Toonses82 · 07-23-2010, 11:24 AM

I started another thread on a related topic because I'm looking for software to edit and merge PDFs. I'm not sure if it's relevant to you, but you can read it here.

MTK358 · 07-24-2010, 07:56 AM

Quote:

Originally Posted by Toonses82

A PDF is an image of a document so it's treated like a picture, not text.

I'm not convinced that's true.

In a PDF viewer, I can select and copy text.

Some PDFs have text, and some are just a big picture with no actual "text".

Toonses82 · 07-24-2010, 12:44 PM

I think you're talking about the difference between a text searchable PDF and a regular one. If you can highlight and copy text, then you can search the document as well.

I might be wrong. It's not like I invented PDF or something. I just work extensively with PDF and document management software in the enterprise environment, and it's my job to understand the format.

MTK358 · 07-24-2010, 02:02 PM

Yes. The PDFs that contain actual text information can be searched, while te PDFs that just contain pictures of text, obviously can't.

Many PDFs are just photocopies of paper documents, and thus are just pictures.

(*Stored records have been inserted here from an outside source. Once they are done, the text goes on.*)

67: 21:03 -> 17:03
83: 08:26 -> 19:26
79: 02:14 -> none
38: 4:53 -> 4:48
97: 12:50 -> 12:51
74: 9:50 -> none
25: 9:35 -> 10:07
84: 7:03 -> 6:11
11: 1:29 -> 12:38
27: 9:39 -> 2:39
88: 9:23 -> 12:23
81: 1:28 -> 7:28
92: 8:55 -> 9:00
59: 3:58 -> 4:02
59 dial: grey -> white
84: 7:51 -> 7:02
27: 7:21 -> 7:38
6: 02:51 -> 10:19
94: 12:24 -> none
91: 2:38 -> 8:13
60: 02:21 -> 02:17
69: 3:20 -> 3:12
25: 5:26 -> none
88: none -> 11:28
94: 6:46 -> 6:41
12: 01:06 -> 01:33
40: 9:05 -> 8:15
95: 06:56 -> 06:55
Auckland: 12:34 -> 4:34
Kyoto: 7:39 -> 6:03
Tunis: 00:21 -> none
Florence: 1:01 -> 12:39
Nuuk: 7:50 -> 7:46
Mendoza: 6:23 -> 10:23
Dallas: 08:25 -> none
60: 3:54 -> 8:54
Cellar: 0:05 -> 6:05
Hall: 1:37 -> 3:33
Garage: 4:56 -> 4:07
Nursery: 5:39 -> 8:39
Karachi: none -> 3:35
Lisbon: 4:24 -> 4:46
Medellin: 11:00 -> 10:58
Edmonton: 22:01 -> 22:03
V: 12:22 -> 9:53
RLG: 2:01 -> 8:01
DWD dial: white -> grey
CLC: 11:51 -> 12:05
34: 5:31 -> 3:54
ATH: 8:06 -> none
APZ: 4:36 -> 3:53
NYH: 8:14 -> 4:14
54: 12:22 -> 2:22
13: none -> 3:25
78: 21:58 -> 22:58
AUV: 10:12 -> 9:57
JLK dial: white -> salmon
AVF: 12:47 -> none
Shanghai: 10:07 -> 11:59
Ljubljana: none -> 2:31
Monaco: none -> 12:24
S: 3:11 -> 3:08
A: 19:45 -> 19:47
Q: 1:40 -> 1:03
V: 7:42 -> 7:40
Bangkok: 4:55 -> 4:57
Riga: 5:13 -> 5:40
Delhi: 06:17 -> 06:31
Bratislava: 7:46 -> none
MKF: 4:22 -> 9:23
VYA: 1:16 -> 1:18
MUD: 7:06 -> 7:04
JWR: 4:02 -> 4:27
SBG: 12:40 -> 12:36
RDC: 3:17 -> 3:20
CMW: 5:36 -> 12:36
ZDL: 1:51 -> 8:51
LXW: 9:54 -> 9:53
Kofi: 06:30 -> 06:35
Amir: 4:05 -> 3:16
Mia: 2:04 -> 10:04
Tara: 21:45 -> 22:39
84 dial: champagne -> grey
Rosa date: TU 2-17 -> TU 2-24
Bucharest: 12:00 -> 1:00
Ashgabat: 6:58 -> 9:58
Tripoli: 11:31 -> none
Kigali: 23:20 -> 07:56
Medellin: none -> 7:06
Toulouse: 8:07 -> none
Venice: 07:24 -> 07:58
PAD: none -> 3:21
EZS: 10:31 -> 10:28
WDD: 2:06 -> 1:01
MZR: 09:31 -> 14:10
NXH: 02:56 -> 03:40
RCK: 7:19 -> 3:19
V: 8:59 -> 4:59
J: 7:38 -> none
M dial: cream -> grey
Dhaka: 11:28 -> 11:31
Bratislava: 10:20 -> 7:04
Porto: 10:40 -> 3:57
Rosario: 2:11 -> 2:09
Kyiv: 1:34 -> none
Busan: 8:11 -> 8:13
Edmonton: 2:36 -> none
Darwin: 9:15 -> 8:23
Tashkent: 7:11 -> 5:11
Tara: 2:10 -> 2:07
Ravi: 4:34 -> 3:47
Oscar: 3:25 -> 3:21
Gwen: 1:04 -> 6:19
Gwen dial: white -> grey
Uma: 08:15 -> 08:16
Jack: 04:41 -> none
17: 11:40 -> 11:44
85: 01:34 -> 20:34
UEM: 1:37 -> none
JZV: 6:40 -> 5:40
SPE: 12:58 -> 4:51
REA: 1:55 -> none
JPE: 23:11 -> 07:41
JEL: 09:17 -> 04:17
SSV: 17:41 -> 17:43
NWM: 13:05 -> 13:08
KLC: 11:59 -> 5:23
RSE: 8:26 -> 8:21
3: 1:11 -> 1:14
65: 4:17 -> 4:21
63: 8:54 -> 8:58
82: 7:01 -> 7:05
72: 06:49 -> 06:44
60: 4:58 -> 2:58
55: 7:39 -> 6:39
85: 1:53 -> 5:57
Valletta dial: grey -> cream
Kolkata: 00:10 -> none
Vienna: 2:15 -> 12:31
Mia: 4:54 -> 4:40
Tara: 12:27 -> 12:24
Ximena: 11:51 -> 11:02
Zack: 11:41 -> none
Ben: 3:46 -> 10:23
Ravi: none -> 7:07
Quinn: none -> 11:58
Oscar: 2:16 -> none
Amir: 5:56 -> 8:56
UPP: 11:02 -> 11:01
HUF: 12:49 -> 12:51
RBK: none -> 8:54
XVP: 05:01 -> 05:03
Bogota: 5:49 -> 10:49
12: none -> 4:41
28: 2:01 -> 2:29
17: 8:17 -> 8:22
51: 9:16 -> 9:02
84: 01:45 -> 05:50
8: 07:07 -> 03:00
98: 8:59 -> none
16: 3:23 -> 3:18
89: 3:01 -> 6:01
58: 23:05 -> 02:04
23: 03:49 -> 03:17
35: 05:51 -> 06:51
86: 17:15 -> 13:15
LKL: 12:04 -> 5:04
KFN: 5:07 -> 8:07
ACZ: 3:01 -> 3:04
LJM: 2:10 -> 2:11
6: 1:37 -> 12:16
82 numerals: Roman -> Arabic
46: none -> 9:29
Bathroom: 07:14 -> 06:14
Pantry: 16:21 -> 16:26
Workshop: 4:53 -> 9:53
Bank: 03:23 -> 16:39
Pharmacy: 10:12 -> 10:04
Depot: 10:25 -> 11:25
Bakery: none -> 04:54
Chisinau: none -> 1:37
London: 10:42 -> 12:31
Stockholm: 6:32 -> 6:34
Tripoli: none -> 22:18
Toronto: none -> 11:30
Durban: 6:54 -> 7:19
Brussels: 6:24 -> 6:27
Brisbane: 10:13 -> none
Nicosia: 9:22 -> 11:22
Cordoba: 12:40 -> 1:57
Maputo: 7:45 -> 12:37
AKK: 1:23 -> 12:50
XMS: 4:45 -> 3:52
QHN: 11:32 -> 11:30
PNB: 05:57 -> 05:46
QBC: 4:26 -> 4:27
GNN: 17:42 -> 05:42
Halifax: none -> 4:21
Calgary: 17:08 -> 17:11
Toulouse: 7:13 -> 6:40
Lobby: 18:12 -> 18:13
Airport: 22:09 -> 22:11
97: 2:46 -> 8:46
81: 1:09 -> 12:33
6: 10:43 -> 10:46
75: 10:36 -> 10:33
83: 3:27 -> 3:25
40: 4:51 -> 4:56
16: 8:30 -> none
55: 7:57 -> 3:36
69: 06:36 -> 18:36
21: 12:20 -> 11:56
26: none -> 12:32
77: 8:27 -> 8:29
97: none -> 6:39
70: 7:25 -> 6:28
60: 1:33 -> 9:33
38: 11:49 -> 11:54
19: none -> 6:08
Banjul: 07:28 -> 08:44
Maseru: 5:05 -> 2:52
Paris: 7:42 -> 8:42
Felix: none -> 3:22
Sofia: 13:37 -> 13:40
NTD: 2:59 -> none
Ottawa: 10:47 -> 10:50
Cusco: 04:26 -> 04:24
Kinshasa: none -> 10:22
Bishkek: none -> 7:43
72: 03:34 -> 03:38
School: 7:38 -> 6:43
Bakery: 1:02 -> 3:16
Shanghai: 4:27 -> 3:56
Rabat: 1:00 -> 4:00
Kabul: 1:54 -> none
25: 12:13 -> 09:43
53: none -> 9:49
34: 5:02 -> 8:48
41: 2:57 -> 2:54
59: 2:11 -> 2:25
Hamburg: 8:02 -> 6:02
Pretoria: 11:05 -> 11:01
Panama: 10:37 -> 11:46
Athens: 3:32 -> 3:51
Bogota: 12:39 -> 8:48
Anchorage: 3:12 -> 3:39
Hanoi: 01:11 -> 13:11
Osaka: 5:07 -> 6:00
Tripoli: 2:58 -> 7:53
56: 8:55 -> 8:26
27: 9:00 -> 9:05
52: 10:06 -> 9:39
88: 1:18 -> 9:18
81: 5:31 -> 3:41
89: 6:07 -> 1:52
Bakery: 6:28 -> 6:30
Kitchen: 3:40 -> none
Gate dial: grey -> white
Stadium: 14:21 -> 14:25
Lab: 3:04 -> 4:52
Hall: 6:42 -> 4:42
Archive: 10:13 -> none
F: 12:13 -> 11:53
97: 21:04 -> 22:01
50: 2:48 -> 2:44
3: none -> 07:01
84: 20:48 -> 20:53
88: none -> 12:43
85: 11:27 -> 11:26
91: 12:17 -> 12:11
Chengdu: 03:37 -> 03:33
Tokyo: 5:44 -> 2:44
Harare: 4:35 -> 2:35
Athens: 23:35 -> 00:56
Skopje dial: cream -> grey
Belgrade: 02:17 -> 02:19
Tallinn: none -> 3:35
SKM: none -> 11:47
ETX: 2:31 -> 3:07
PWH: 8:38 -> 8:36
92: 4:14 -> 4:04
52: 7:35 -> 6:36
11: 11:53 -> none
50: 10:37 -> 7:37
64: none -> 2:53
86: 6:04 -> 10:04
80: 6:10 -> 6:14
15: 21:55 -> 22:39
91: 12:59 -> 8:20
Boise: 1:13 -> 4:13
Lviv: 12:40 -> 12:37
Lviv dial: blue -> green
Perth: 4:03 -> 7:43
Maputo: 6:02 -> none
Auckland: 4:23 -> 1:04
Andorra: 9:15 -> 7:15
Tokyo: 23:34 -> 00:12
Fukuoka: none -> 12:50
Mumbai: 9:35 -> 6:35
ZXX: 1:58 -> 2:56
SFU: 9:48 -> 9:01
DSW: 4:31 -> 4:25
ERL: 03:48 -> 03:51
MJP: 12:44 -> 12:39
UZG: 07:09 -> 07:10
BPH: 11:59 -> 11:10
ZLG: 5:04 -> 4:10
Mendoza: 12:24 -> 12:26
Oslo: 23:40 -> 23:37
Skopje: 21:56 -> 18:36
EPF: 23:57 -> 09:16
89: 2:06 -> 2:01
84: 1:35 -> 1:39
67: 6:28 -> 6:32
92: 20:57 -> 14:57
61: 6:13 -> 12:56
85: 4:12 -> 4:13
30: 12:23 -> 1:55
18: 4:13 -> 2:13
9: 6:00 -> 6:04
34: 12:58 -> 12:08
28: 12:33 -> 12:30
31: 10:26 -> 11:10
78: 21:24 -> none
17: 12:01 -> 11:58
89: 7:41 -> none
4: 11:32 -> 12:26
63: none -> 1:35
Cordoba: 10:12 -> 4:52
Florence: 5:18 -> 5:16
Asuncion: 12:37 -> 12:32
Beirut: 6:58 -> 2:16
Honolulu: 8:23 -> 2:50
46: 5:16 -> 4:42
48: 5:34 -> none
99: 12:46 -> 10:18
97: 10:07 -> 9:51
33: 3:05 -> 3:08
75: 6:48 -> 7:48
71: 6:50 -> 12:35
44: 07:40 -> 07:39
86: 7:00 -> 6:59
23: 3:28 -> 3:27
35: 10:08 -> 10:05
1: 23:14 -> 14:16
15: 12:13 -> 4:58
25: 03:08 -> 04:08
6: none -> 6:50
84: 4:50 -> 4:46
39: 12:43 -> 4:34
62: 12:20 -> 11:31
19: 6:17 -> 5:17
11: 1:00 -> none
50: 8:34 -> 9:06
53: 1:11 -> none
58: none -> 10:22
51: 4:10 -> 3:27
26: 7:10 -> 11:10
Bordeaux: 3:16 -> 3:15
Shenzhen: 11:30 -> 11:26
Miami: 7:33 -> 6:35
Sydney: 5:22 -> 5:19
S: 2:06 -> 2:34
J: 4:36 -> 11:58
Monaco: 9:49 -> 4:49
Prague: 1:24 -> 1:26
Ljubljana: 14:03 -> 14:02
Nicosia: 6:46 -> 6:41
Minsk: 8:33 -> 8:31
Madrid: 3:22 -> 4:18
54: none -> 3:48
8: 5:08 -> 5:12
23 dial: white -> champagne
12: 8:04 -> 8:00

Linuxant · 09-15-2014, 05:12 AM

It can be done via pdftotext then using grep
pdftotext document.pdf - | grep -C5 -n -i "search term"
http://askubuntu.com/questions/18458...m-command-line
for f in pdf_directory; do echo $f; pdftotext $f - | grep -i "search_term"; done

I found this command
spdf () { find . -name "*.pdf" -print0| while read -d $'' file; do co=$(pdftotext -q "$file" - |grep -c $1); if [ $co -ne 0 ]; then echo $co - "$file" ; fi ; done }

There is also pdfgrep command
http://manpages.ubuntu.com/manpages/...pdfgrep.1.html

Another software is named Recoll can help
http://xmodulo.com/2013/08/how-to-se...-on-linux.html

I can confirm some pdfs are images exported as pdf these are unsearchable.